Hacker News new | ask | show | jobs
by nickvanw 2457 days ago
This is somewhat valuable, but misses any investigation as to why there were outlying latency spikes when using non-Envoy software for load balancing. Furthermore, using the average latency like this doesn't tell us much, especially with outliers making the graphs worthless for steady-state performance analysis.

My first thought is that the spikes are somewhat clearly the result of requests getting sent to pods that no longer exist, or are starting and not prepared to process requests.
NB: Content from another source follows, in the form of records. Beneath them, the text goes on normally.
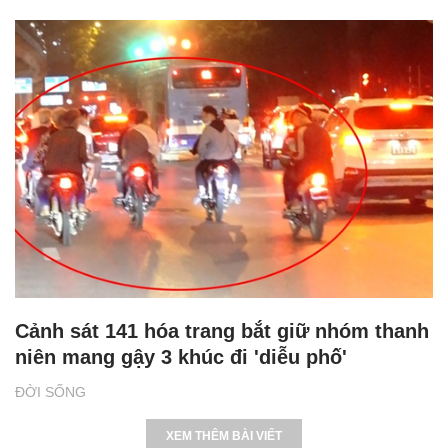
Cảnh sát 141 hóa trang bắt giữ nhóm thanh
niên mang gậy 3 khúc đi 'diễu phố'
ĐỜI SỐNG
XEM THÊM BÀI VIẾT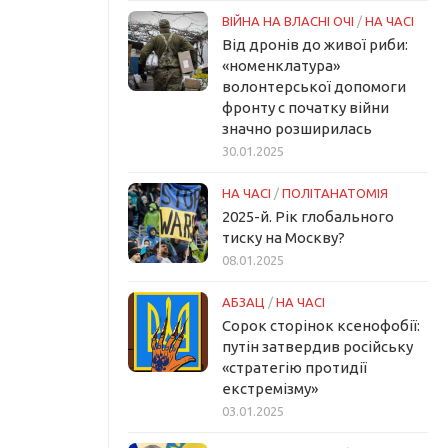
ВІЙНА НА ВЛАСНІ ОЧІ
/
НА ЧАСІ
Від дронів до живої риби:
«номенклатура»
волонтерської допомоги
фронту с початку війни
значно розширилась
30.01.2025
НА ЧАСІ
/
ПОЛІТАНАТОМІЯ
2025-й. Рік глобального
тиску на Москву?
08.01.2025
АБЗАЦ
/
НА ЧАСІ
Сорок сторінок ксенофобії:
путін затвердив російську
«стратегію протидії
екстремізму»
03.01.2025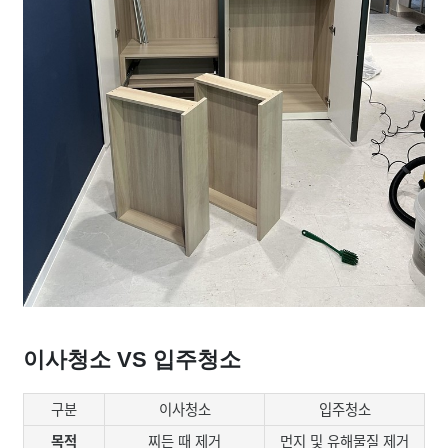
이사청소 VS 입주청소
구분
이사청소
입주청소
목적
찌든 때 제거
먼지 및 유해물질 제거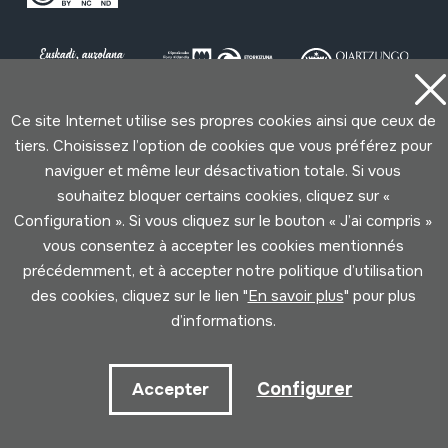
Ce site Internet utilise ses propres cookies ainsi que ceux de
tiers. Choisissez l’option de cookies que vous préférez pour
Conditions d'Utilisation
Politique de Privacité
naviguer et même leur désactivation totale. Si vous
Cookies politique
souhaitez bloquer certains cookies, cliquez sur «
Configuration ». Si vous cliquez sur le bouton « J’ai compris »
Développé par Lotura
vous consentez à accepter les cookies mentionnés
précédemment, et à accepter notre politique d’utilisation
des cookies, cliquez sur le lien "
En savoir plus
" pour plus
d’informations.
Configurer
Accepter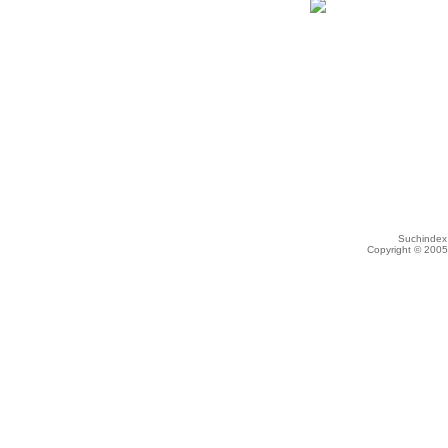
Suchindex 
Copyright © 200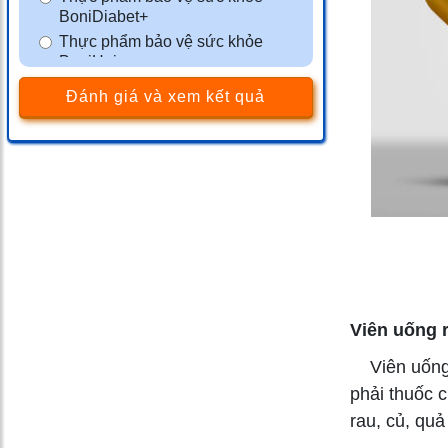
BoniDiabet+
Thực phẩm bảo vệ sức khỏe
BoniHair
Thực phẩm bảo vệ sức khỏe
Đánh giá và xem kết quả
BoniSleep+
Thực phẩm bảo vệ sức khỏe
BoniSeal+
Thực phẩm bảo vệ sức khỏe
BoniGut+
Màng phim tránh thai VCF
Thực phẩm bảo vệ sức khỏe
BoniMen
Thực phẩm bảo vệ sức khỏe
BoniBaio
Viên uống r
Thực phẩm bảo vệ sức khỏe
BoniDetox
Viên uống 
phải thuốc 
rau, củ, quả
This might just speak to the method of configuration for all three of these underlying softwares and say absolutely nothing about how well they actually fare doing any load balancing.

If someone came to me with this at work, I would say it is the beginning of a series of troubleshooting steps to answer the question of why there are such outlying requests when using our load balancer of choice, and not an analysis of which software to pick.

Edit: Even worse is that this appears to be from a company that sells.. an API gateway built on top of Envoy.

1 comments

(one of the authors here)

Thanks for the feedback.

So regarding your hypothesis on the spikes being sent to pods that no longer exist/are starting: 1) it is the responsibility of the ingress controller on K8S to properly handle that situation 2) it would be highly unlikely for people to implement their own custom ingress controller around a given proxy (it's actually somewhat complicated) and 3) the pod theory wouldn't address the latency spikes seen on reconfiguration.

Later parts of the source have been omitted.